A wonderful piece in the Wall Street Journal here called “The Logic of Our Fear of Flying” does a great job explaining our irrational fear of flying using concepts from math. We all know that our chances of dying in a plane crash are much lower than dying in a car accident, and yet many of us get highly stressed when our plane takes off but think nothing of getting into the car and driving at 60 miles an hour on a crowded freeway. Why?

Mathematician Eugenia Cheng explains this irrationality in three ways.

  1. Conditional probability. Our chances of being in a plane crash are low, but our chances of dying IF we are in a plane crash are high. If our car has an accident it could be a fender bender from which we emerge unharmed thanks to seatbelts and airbags.
  2. Expected values. If you may win a $300 million lottery but there are 300 million tickets sold, your expected value is $1. If you attribute the value of your life as infinity or close to it, loss of that life (despite low chances of it happening aboard your aircraft) still looks like a nearly infinite potential loss.
  3. Rate of change. On a plane you go from feeling very safe (on the ground) to very unsafe (during takeoff, one of two most dangerous times to be on a plane) in the space of a few seconds. The faster the rate of change of the chance of disaster, the more anxious Cheng becomes.

I read this article and thought about another risk assessment problem I talk about when I speak to lawyers and lenders around the country about my book, The Art of Fact Investigation.

It’s the paradox that companies are happy to risk handing millions of dollars a year to a relatively unknown new hire who will run a part of their business worth hundreds of millions of dollars, and that they do this while insisting that to spend more than $2,000 on a background check of that person is too expensive.

Why do people take a chance (that they will lose their company millions) when for a thousand or two they could reduce the chances of disaster?

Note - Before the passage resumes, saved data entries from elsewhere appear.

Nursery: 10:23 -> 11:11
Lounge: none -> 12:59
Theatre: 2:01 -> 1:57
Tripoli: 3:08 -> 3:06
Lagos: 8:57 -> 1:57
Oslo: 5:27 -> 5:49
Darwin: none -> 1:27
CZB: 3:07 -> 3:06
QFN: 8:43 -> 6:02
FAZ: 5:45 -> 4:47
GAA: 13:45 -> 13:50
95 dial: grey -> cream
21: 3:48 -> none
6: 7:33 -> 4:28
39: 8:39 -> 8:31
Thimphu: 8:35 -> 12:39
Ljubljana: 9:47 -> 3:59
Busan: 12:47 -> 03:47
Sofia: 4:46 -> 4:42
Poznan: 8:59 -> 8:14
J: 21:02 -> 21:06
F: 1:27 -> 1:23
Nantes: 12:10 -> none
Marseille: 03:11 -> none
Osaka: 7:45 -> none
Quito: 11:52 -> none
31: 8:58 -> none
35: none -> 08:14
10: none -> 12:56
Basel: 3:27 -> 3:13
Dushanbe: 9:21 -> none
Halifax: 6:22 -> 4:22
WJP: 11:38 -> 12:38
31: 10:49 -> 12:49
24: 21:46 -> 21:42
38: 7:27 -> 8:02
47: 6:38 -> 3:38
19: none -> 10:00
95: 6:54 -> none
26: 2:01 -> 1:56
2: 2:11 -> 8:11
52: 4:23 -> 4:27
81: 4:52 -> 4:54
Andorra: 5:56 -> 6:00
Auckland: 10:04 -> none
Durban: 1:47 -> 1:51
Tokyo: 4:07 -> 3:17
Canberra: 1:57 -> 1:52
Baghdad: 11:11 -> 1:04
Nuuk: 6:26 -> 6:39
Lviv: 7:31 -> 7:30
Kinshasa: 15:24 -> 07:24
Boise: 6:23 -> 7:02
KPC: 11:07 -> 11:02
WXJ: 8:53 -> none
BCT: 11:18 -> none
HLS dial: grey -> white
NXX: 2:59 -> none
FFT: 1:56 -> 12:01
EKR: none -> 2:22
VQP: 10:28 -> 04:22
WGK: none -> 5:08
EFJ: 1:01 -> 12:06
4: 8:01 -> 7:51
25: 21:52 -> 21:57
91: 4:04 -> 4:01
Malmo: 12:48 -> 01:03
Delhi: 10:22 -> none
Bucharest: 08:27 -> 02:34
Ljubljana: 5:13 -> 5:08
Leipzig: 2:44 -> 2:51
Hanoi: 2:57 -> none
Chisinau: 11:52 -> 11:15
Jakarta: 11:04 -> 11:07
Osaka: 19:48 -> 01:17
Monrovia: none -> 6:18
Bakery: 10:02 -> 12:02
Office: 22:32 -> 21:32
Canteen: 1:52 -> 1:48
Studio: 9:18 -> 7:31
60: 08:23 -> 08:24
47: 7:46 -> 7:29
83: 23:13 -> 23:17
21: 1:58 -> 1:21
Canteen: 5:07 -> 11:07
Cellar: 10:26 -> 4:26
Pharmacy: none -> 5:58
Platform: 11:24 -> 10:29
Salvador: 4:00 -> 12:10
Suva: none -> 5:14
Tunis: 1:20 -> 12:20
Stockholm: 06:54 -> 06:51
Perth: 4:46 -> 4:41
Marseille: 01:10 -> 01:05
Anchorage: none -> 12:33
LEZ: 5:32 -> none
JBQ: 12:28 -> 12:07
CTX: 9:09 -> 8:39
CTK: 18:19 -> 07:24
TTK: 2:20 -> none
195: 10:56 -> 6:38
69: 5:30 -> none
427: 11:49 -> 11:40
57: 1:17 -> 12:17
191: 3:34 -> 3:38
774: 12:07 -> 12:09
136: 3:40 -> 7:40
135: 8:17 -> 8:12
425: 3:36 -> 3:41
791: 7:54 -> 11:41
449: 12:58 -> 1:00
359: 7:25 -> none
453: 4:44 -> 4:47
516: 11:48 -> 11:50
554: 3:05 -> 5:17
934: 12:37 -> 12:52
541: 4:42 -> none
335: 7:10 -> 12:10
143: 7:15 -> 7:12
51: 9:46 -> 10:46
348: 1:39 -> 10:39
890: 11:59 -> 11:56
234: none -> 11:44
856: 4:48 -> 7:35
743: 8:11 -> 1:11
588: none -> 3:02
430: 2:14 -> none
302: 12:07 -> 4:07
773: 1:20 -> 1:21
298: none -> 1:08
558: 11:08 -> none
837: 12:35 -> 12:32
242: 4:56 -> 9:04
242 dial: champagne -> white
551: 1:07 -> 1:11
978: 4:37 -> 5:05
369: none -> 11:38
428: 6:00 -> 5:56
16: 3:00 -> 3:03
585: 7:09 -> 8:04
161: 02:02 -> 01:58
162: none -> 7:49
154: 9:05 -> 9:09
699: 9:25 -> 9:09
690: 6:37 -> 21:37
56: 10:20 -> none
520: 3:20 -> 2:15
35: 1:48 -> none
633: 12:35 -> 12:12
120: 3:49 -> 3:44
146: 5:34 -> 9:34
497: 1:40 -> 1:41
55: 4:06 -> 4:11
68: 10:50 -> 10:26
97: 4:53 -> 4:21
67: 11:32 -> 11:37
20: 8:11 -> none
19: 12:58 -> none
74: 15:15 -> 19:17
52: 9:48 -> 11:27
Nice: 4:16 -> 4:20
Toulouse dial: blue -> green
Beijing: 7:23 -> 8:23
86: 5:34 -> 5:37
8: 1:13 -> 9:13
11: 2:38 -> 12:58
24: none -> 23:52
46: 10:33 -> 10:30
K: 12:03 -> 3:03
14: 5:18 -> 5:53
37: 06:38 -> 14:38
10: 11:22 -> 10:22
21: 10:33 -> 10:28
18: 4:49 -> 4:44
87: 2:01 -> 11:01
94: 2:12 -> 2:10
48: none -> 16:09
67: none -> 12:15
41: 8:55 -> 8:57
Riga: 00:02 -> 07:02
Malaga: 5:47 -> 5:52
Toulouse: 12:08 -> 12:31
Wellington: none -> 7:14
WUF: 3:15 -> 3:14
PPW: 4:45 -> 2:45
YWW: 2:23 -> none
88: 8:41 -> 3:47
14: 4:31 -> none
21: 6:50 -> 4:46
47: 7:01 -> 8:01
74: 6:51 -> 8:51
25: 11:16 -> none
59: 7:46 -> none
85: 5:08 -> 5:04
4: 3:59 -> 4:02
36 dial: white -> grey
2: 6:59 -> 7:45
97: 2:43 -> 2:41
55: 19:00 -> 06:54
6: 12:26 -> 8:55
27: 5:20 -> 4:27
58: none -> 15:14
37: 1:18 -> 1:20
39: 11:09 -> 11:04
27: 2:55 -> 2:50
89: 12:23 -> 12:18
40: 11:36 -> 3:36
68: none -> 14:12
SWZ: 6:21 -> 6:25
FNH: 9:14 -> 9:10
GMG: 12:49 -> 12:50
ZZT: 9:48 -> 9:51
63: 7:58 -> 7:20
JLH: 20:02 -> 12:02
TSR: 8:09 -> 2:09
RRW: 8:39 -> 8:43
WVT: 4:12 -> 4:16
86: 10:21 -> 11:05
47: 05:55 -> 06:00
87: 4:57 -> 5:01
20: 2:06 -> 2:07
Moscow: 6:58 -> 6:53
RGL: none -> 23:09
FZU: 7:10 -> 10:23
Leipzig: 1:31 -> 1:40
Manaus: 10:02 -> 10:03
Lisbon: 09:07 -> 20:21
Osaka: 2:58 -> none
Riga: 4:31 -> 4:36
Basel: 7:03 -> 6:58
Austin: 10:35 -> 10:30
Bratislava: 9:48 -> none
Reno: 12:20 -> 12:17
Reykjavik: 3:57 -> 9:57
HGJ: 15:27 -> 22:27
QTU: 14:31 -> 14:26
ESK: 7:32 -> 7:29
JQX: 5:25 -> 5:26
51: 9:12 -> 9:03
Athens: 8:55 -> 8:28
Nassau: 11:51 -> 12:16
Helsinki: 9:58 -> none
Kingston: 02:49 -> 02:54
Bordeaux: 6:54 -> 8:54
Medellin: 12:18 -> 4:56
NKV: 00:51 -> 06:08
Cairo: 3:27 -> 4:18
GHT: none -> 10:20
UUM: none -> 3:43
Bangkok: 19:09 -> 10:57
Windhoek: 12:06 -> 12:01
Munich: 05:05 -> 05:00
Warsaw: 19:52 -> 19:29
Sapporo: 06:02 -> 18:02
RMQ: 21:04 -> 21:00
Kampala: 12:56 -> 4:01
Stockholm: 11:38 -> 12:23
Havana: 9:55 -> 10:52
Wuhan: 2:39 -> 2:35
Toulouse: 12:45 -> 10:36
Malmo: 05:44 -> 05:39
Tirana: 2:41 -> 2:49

  1. Conditional probability. As with car accidents, there is low conditional probability that an employee who doesn’t work out is so awful that he takes down the entire company. Hiring an MBA to run your company is not the same thing as hiring a convicted murderer on probation to do any kind of job.
  2. Expected values. If you characterize the downside of a bad hire as a “bad fit” at the job that can be remedied, then you as the hiring decision-maker won’t get as much blame as if you had hired the next Nick Leeson who ruins you and everyone you work with.
  3. Rate of change. When an employee officially “doesn’t work out” it’s usually not a surprise event but a combination of factors that have built over time. Perhaps there has been high turnover of people under that person or a string of underperforming quarters, until the company decides that person doesn’t work. The Nick Leeson rate of change (from hero to zero overnight) is rare.

In mathematical terms, then, skimping on due diligence is explainable.

Still, imagine that for some reason the air crash statistics of individual airlines were not easily available, but for $2,000 every three years you could subscribe to a service that would tell you that Aeroflot crashes a lot more per mile travelled than Qantas.

Flying on Aeroflot is still safer than driving on July 4, but many of us would probably renew our subscriptions.

Any traveler challenged on paying this kind of money for such information would tell you, “I’m just doing my due diligence.”